REQUIRED WORK -
The reply should be a single number: the count of lines below that contain the word "EDIZIO".

RECORDED DATA -

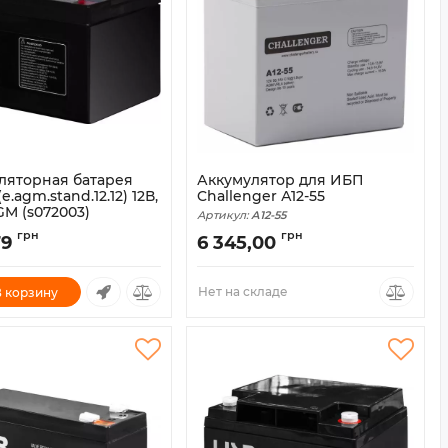
ляторная батарея
Аккумулятор для ИБП
e.agm.stand.12.12) 12В,
Challenger А12-55
GM (s072003)
Артикул:
А12-55
s072003
грн
грн
79
6 345,00
Нет на складе
 корзину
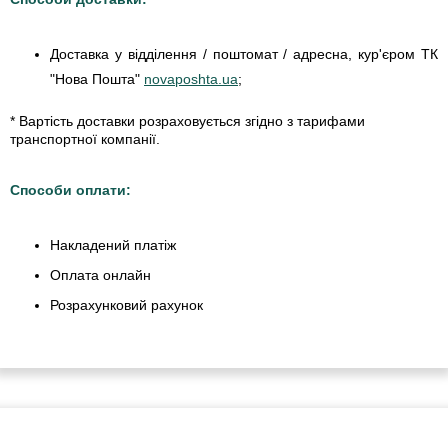
Доставка у відділення / поштомат / адресна, кур'єром ТК
"Нова Пошта"
novaposhta.ua
;
* Вартість доставки розраховується згідно з тарифами
транспортної компанії.
Способи оплати:
Накладений платіж
Оплата онлайн
Розрахунковий рахунок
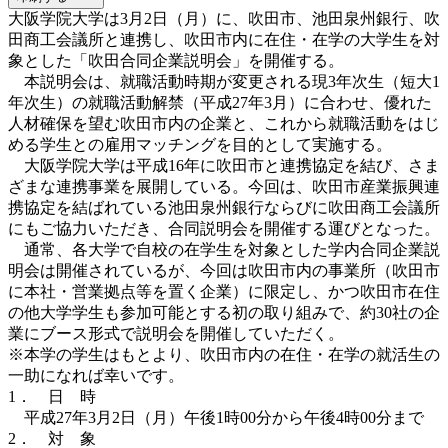
大阪学院大学は3月2日（月）に、吹田市、池田泉州銀行、吹
田商工会議所と連携し、吹田市内に在住・在学の大学生を対
象とした「吹田合同企業説明会」を開催する。
本説明会は、就職活動時期が変更される現3年次生（短大1
年次生）の就職活動解禁（平成27年3月）に合わせ、優れた
人材確保を望む吹田市内の企業と、これから就職活動をはじ
める学生との雇用マッチングを目的として実施する。
大阪学院大学は平成16年に吹田市と連携協定を結び、さま
ざまな連携事業を展開している。今回は、吹田市産業振興連
携協定を結ばれている池田泉州銀行ならびに吹田商工会議所
にもご協力いただき、合同説明会を開催する運びとなった。
通常、各大学で自校の在学生を対象とした学内合同企業説
明会は開催されているが、今回は吹田市内の事業所（吹田市
に本社・営業拠点等を置く企業）に限定し、かつ吹田市在住
の他大学学生も参加可能とする初の取り組みで、約30社の企
業にブース形式で説明会を開催していただく。
※本学の学生はもとより、吹田市内の在住・在学の就活生の
一助になれば幸いです。
1． 日 時
平成27年3月2日（月）午後1時00分から午後4時00分まで
2． 対 象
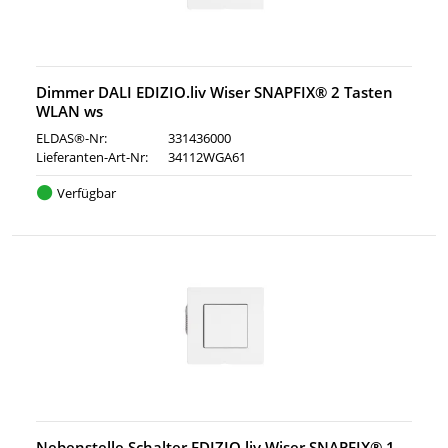
Dimmer DALI EDIZIO.liv Wiser SNAPFIX® 2 Tasten
WLAN ws
ELDAS®-Nr:
331436000
Lieferanten-Art-Nr:
34112WGA61
Verfügbar
Nebenstelle Schalter EDIZIO.liv Wiser SNAPFIX® 1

TASK ANSWER -
2